Om dit doel te bereiken, wordt in 2025 een nieuwe wet ingevoerd: de Wet toelating terbeschikkingstelling van arbeidskrachten (Wtta). Dit betekent dat uitleners (uitzendbureaus) straks verplicht een ‘toelating’ nodig hebben die pas verstrekt wordt als zij voldoen aan een aantal vooropgestelde criteria. Niet-toegelaten uitleners mogen geen uitzendkrachten uitlenen. Tegelijkertijd wordt het inleners (organisaties die gebruik maken van uitzendkrachten) verboden om gebruik te maken van niet-toegelaten uitleners.
Met de Wtta zet de overheid een eerste stap om de rechtspositie van arbeidskrachten (arbeidsmigranten in het bijzonder) te verbeteren en om misstanden op de arbeidsmarkt tegen te gaan door malafide uitleners aan te pakken.
Vijf jaar na de inwerkingtreding wordt de wet geëvalueerd. Ter voorbereiding ontwikkelen wij de komende tijd – op verzoek van het ministerie van SZW – een kader voor de evaluatie van de wet. Op basis daarvan voeren we ook een nulmeting uit, om de doeltreffendheid en doelmatigheid van de wet in kaart te brengen.

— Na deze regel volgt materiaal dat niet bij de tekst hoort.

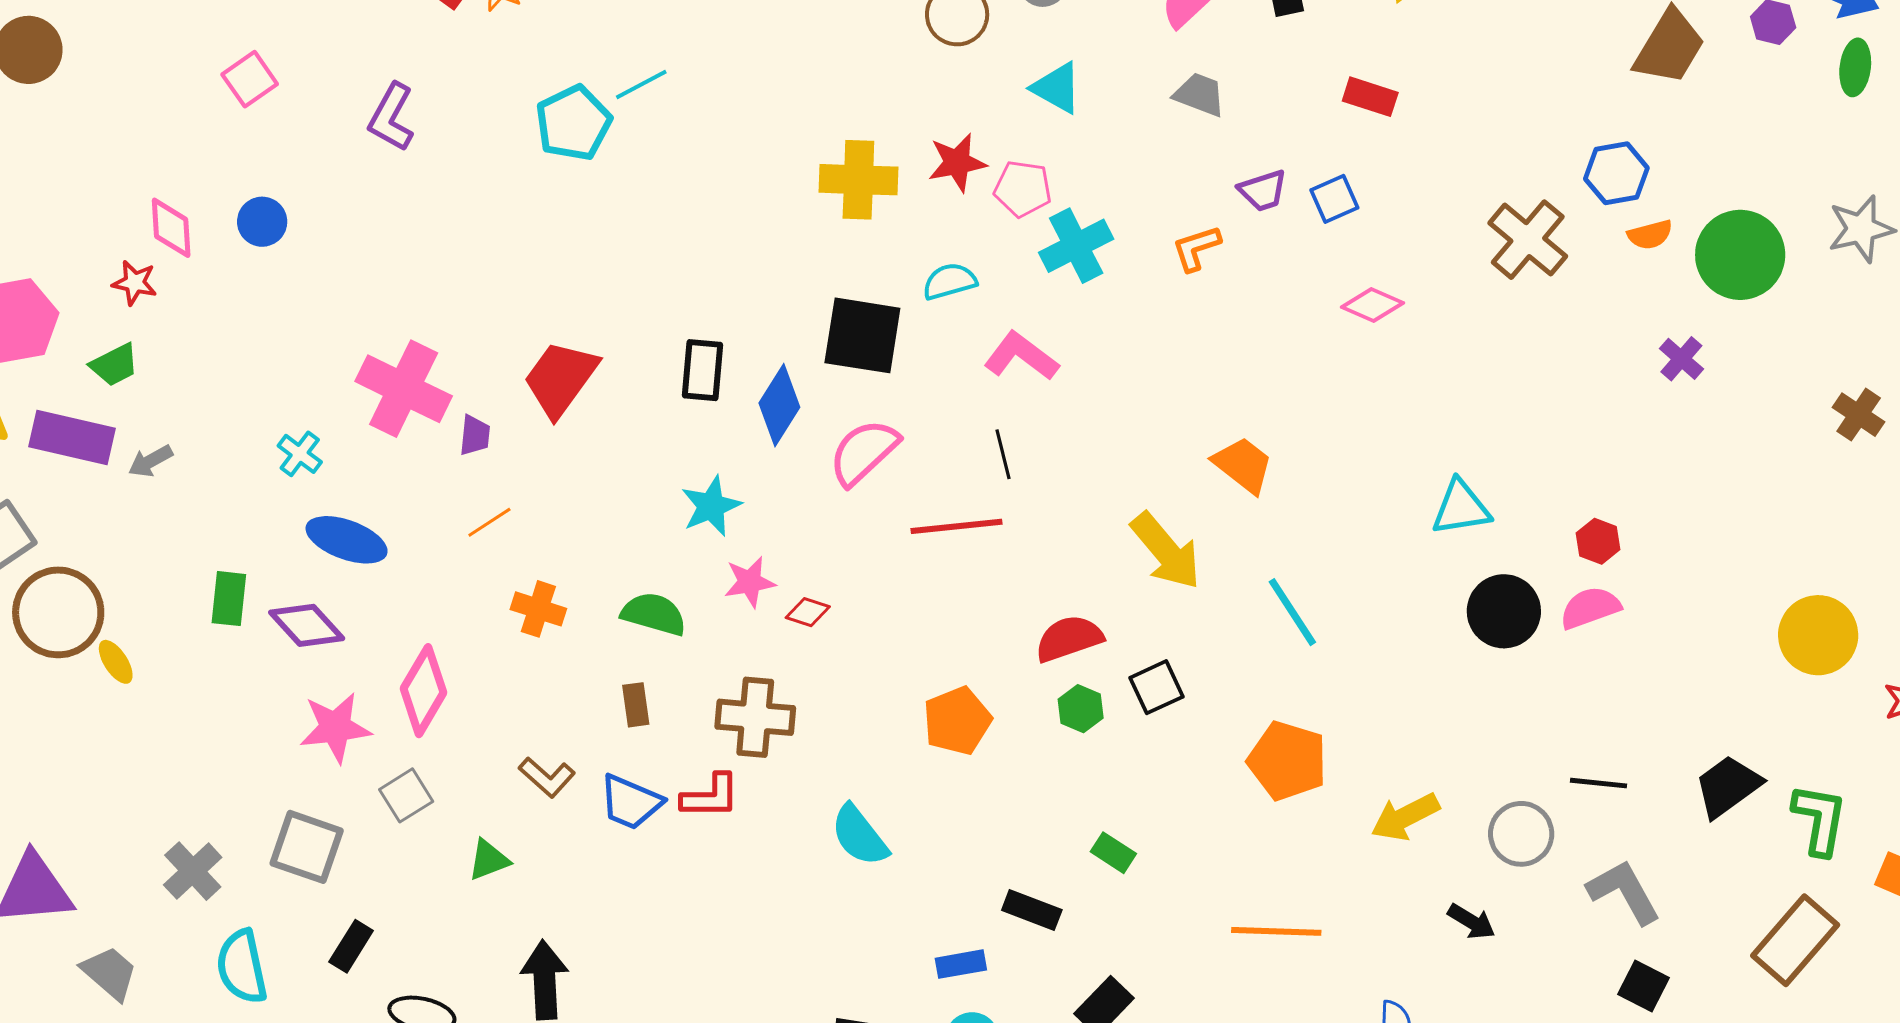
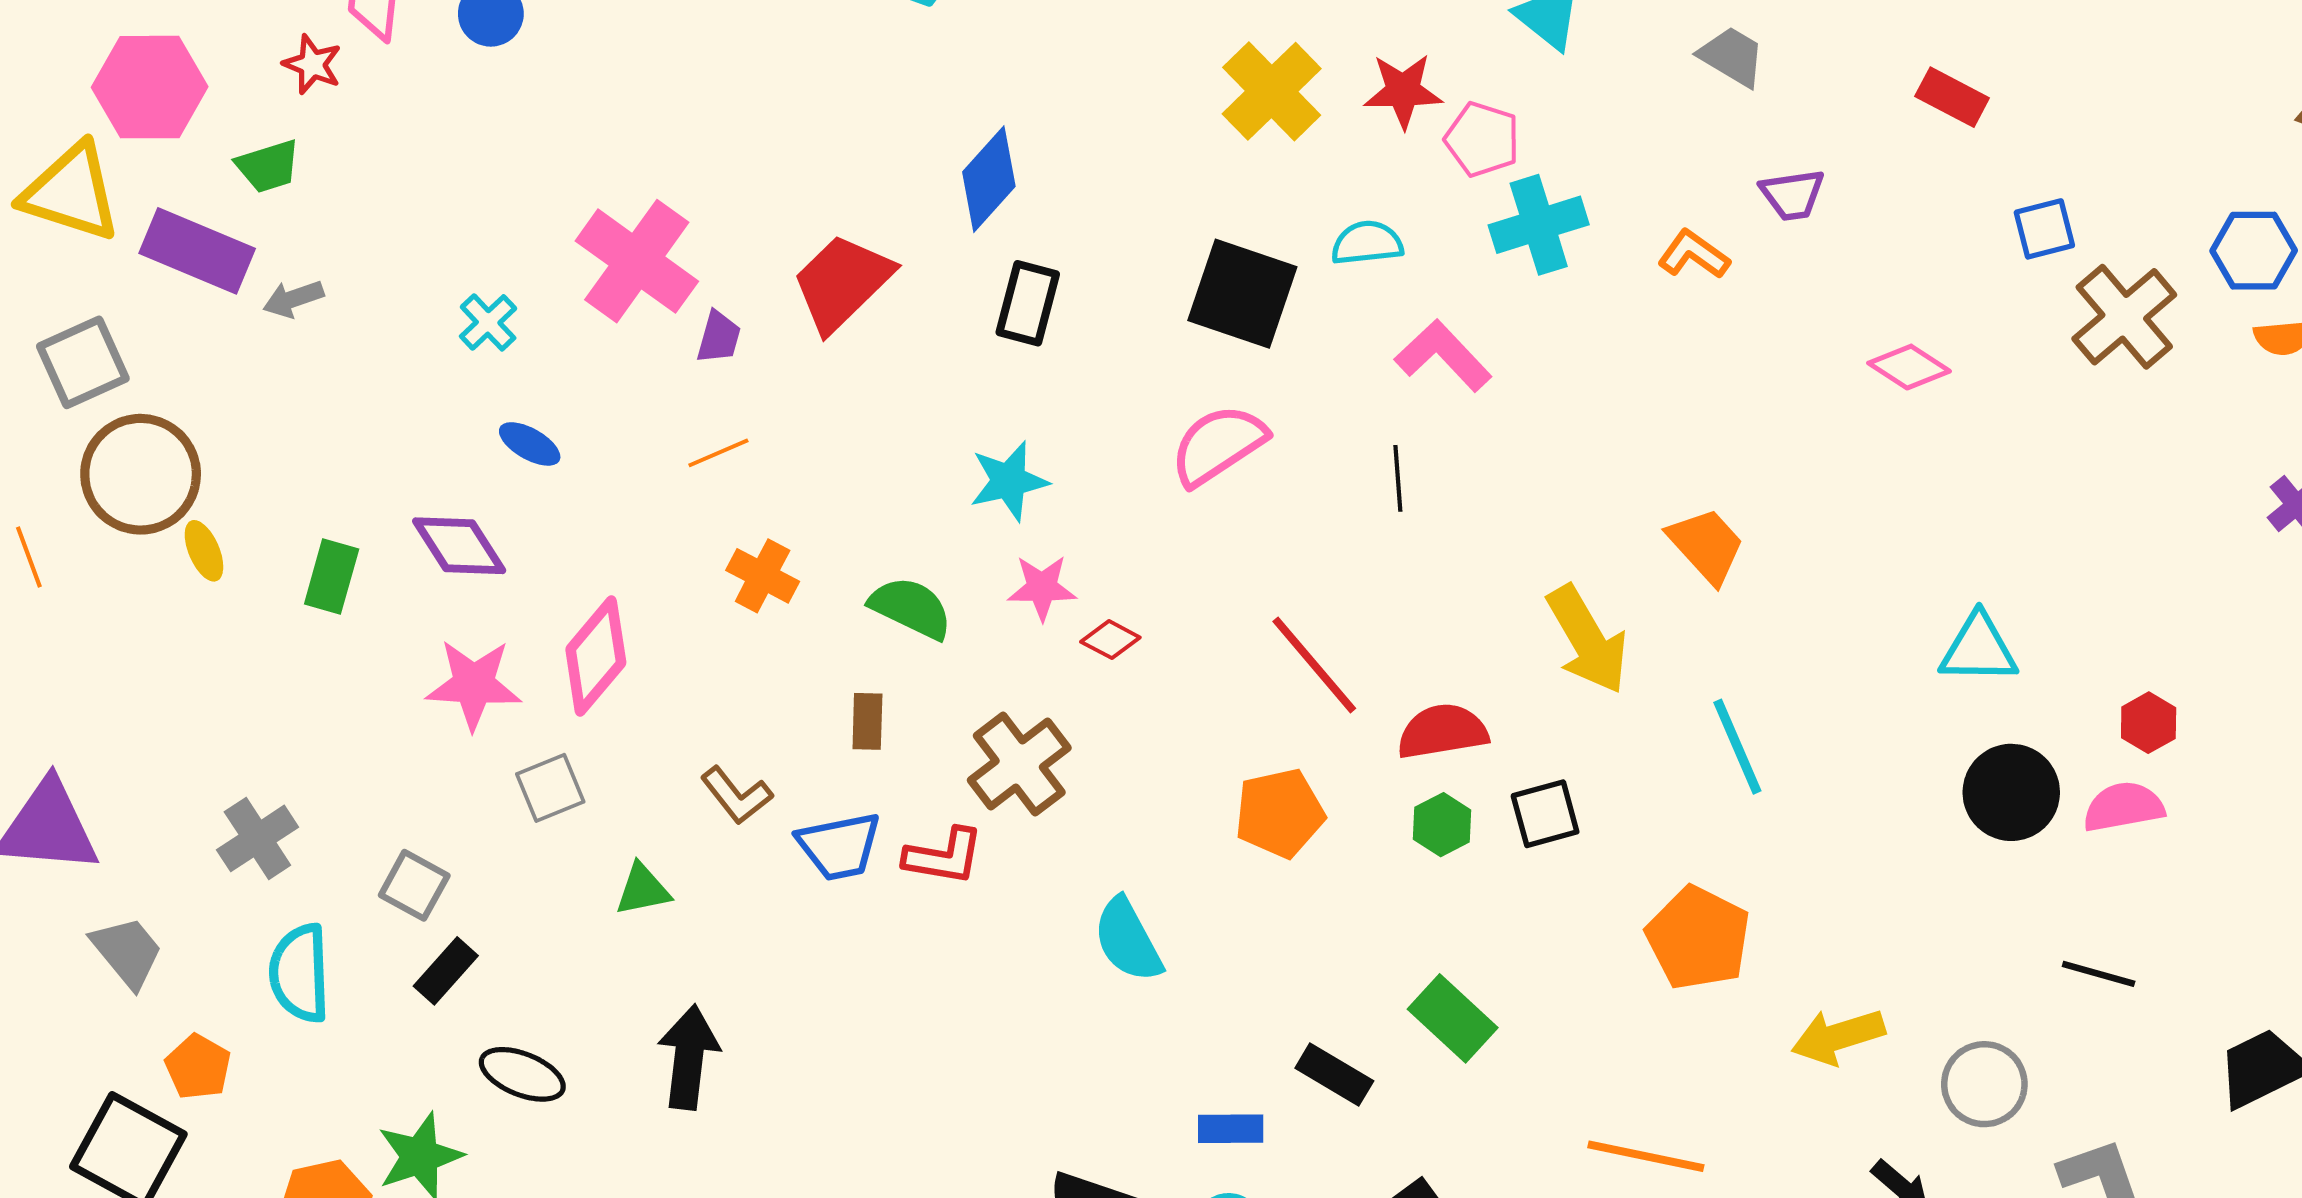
yellow cross: (858, 180) -> (1272, 91), turned 34
blue square: (1334, 199) -> (2044, 229), moved
orange L-shape: (1196, 248) -> (1694, 254), turned 44
blue diamond: (779, 405) -> (989, 179), moved
red line: (956, 526) -> (1314, 665), moved, turned 46
blue ellipse: (347, 540) -> (530, 444), size x0.6
green rectangle: (229, 599) -> (332, 577), moved
brown cross: (755, 717) -> (1019, 764), turned 38
black line: (1599, 783) -> (2099, 974), moved
blue trapezoid: (631, 802) -> (839, 846), turned -44
gray square: (307, 847) -> (414, 885), moved, size x0.7
green rectangle: (1113, 853) -> (1453, 1018), size x1.5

De eerste stap in het onderzoek is het beschrijven van de doelstellingen, de kernpunten van de wet, en op welke manier de wet veronderstelt dat de doelstellingen bereikt worden. Deze informatie biedt vervolgens een kapstok voor het bepalen van diverse indicatoren waarmee we kunnen meten of de wet voldoet aan haar doelstellingen.